* [What is being asked]: Scan the material for the word "eine", then return every line where it appears.

* [Information]:
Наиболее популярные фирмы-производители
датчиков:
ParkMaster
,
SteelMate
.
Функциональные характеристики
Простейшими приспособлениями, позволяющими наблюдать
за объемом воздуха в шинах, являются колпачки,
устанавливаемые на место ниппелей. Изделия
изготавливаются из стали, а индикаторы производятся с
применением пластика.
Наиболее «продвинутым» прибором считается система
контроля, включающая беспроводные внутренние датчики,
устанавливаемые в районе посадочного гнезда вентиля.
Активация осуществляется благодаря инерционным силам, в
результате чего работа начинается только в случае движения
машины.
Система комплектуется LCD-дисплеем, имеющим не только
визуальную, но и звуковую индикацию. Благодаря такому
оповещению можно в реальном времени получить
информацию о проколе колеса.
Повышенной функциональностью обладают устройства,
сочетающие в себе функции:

--

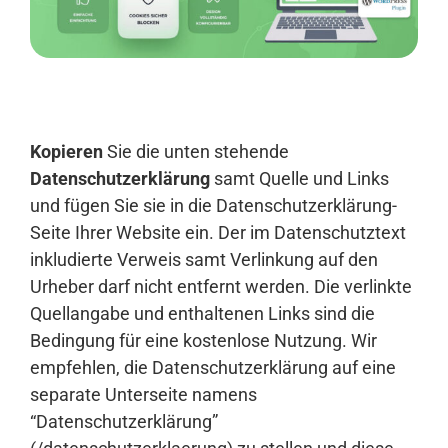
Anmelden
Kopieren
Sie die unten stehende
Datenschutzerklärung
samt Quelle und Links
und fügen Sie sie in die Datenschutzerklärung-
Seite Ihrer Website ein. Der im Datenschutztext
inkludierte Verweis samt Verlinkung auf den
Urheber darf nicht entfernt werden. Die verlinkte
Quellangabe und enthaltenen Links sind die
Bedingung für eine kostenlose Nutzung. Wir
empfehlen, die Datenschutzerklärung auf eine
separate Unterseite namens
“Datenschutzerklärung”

* [Your response]:
Bedingung für eine kostenlose Nutzung. Wir
empfehlen, die Datenschutzerklärung auf eine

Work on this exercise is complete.